From the first line to the last, copy the listing exactly and omit the pictures.
^^^^
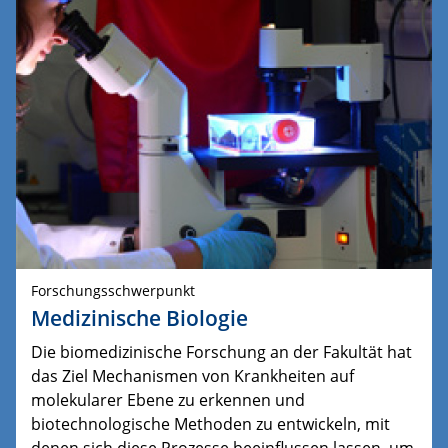
Forschungsschwerpunkt
Medizinische Biologie
Die biomedizinische Forschung an der Fakultät hat
das Ziel Mechanismen von Krankheiten auf
molekularer Ebene zu erkennen und
biotechnologische Methoden zu entwickeln, mit
denen sich diese Prozesse beeinflussen lassen, um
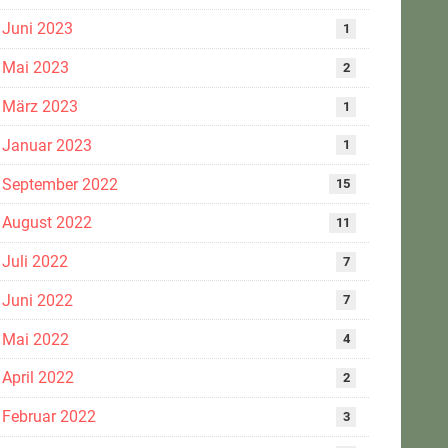
Juni 2023
1
Mai 2023
2
März 2023
1
Januar 2023
1
September 2022
15
August 2022
11
Juli 2022
7
Juni 2022
7
Mai 2022
4
April 2022
2
Februar 2022
3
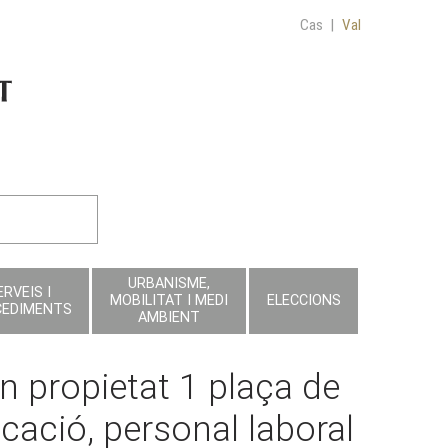
Cas
|
Val
URBANISME,
ERVEIS I
MOBILITAT I MEDI
ELECCIONS
CEDIMENTS
AMBIENT
n propietat 1 plaça de
ació, personal laboral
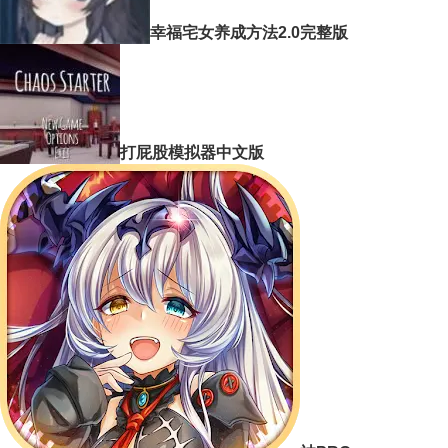
幸福宅女养成方法2.0完整版
打屁股模拟器中文版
^^^^
→ Answer for the task
Forschungsschwerpunkt
Medizinische Biologie
Die biomedizinische Forschung an der Fakultät hat
das Ziel Mechanismen von Krankheiten auf
molekularer Ebene zu erkennen und
biotechnologische Methoden zu entwickeln, mit
denen sich diese Prozesse beeinflussen lassen, um
Juni 2023
1
Mai 2023
2
März 2023
1
Januar 2023
1
September 2022
15
August 2022
11
Juli 2022
7
Juni 2022
7
Mai 2022
4
April 2022
2
Februar 2022
3
Cas
|
Val
URBANISME,
ERVEIS I
MOBILITAT I MEDI
ELECCIONS
CEDIMENTS
AMBIENT
n propietat 1 plaça de
ació, personal laboral
幸福宅女养成方法2.0完整版
打屁股模拟器中文版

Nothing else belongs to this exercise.